Mientras tanto al interior, pauperismo, proleta­riado, salario, educación, penalidad, prostitución, situación de la mujer, consumo, riqueza, reparti­ción, cambio, derecho al capital, derecho al traba­jo; todas estas cuestiones se multiplicaban por en­cima de la sociedad, con todo su terrible peso.

Luis Felipe sentía bajo sus pies una descom­posición amenazante.

A la fermentación política respondía una fer­mentación filosófica. Los pensadores meditaban; removían las cuestiones sociales pacífica pero pro­fundamente. Dejaban a los partidos políticos la cuestión de los derechos, y trataban de la cuestión de la felicidad. Se proponían extraer de la socie­dad el bienestar del hombre.

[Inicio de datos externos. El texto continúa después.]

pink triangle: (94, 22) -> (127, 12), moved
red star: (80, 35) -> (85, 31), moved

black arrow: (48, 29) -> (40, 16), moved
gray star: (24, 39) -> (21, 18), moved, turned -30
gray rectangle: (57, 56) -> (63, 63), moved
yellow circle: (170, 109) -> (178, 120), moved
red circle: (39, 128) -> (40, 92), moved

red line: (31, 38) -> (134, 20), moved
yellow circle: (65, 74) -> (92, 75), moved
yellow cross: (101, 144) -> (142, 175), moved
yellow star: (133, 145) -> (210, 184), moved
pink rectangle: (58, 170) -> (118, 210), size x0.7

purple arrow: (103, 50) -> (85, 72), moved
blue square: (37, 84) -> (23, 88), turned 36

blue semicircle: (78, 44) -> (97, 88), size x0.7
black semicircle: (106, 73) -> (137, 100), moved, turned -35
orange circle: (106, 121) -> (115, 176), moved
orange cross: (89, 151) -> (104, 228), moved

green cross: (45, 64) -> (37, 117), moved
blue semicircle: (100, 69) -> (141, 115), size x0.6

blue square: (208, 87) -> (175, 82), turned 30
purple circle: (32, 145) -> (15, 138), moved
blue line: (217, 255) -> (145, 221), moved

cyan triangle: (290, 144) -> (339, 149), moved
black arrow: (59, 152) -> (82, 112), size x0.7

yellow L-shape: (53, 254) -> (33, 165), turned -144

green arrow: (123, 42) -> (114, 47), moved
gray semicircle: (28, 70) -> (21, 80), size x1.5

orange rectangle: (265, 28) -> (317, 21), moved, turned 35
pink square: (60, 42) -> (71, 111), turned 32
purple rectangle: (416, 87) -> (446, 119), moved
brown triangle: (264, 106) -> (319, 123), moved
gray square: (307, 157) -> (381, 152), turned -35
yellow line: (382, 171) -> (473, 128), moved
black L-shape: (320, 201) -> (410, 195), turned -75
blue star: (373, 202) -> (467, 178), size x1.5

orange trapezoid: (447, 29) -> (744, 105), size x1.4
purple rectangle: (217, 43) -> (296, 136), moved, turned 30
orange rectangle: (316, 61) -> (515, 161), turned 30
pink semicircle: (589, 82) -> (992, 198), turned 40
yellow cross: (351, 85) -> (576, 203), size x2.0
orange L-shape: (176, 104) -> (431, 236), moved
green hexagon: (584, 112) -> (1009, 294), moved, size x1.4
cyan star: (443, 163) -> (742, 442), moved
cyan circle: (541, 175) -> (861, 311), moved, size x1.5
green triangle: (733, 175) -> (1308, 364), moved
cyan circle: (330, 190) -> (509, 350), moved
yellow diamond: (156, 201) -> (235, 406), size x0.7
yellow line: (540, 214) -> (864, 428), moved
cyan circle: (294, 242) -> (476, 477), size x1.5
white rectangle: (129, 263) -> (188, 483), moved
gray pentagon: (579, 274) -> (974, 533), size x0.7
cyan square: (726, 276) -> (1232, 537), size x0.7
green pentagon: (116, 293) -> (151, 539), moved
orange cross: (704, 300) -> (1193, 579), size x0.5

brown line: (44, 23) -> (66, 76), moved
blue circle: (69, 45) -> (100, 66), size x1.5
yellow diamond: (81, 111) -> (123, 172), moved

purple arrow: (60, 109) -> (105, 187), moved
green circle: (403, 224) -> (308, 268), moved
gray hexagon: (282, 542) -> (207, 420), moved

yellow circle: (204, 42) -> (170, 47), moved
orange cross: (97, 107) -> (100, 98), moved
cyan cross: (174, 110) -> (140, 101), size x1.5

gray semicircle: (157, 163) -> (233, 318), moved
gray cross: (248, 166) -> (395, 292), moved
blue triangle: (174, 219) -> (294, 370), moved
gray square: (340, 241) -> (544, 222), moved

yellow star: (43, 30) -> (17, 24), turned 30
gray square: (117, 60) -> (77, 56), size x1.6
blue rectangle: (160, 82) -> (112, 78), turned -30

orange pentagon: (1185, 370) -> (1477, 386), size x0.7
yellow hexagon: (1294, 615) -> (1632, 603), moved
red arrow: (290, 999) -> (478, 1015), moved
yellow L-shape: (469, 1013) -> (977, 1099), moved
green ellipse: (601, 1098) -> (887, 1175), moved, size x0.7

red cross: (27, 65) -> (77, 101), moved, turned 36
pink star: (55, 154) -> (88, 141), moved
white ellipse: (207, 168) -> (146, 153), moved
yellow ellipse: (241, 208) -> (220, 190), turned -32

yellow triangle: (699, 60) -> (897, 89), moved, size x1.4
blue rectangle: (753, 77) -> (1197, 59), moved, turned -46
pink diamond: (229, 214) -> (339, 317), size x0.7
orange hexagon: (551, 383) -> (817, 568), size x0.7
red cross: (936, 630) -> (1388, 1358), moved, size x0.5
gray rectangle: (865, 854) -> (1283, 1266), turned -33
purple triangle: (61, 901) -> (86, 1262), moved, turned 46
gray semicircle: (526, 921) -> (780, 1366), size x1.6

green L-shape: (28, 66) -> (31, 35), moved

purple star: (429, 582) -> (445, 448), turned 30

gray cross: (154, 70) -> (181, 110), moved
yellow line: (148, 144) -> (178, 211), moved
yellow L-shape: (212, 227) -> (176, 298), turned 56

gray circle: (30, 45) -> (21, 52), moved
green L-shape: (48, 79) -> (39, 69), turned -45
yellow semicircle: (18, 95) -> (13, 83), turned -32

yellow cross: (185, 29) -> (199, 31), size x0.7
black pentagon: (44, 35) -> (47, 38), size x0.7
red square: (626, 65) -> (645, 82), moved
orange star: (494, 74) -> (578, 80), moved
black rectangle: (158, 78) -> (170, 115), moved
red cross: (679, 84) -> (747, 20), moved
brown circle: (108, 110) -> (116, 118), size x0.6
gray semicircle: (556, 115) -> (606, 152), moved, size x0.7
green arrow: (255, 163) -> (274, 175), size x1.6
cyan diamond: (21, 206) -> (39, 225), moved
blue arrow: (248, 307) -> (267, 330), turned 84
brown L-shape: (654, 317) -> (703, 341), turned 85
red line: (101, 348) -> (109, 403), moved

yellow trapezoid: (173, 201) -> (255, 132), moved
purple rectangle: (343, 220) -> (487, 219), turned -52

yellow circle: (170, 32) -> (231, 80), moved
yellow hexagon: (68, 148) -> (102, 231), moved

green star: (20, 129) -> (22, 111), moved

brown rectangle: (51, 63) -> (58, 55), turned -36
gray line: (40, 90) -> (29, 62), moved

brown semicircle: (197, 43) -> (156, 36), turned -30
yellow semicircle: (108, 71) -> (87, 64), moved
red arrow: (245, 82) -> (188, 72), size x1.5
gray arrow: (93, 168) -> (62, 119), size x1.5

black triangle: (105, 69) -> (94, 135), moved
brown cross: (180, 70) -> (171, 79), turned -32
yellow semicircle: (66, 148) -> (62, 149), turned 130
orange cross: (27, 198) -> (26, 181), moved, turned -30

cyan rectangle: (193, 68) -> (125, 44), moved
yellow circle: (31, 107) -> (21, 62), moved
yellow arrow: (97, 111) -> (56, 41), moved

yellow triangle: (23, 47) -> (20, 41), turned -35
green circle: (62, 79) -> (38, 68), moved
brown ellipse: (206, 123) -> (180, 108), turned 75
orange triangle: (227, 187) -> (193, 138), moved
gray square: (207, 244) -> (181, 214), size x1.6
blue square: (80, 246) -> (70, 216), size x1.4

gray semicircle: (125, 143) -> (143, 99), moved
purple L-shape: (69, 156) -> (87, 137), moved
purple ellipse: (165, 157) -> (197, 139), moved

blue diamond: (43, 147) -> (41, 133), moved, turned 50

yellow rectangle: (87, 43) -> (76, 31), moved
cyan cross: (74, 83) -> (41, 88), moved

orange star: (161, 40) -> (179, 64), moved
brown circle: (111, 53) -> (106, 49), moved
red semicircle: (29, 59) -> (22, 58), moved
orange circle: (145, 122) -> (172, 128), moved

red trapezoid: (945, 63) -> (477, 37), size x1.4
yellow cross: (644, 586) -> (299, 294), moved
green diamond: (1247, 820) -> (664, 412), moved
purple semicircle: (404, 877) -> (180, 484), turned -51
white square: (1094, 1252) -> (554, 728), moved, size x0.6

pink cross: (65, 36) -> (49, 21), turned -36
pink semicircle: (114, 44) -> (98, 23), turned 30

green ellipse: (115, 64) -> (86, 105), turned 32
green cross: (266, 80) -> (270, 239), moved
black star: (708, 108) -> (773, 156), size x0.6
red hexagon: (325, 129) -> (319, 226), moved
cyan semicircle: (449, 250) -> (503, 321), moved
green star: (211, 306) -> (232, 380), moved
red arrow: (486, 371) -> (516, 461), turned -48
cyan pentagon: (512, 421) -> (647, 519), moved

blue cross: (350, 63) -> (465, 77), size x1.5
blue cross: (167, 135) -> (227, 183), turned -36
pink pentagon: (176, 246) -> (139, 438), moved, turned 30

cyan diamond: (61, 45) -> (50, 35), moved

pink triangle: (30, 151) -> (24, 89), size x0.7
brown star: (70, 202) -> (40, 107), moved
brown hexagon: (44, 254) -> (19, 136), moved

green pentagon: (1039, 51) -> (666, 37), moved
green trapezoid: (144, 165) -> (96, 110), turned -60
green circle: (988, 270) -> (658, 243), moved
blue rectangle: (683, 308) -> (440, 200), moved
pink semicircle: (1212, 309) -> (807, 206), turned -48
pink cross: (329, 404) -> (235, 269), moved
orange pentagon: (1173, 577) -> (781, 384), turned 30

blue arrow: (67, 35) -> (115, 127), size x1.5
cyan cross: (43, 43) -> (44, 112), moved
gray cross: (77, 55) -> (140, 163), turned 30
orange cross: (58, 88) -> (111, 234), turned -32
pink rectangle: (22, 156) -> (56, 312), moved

Tenebrosas nubes cubrían el horizonte. Una sombra extraña se extendía poco a poco sobre los hombres, sobre las cosas, sobre las ideas.

Apenas habían pasado veinte meses desde la Revolución de Julio y el año 1832 comenzaba con aspecto de inminente amenaza. La miseria del pue­blo, los trabajadores sin pan, la enfermedad políti­ca y la enfermedad social, se declararon a la vez en las dos capitales del reino: la guerra civil en París, en Lyón la guerra servil. Las conspiraciones, las conjuras, los levantamientos, el cólera, añadían al oscuro rumor de las ideas el sombrío tumulto de los acontecimientos.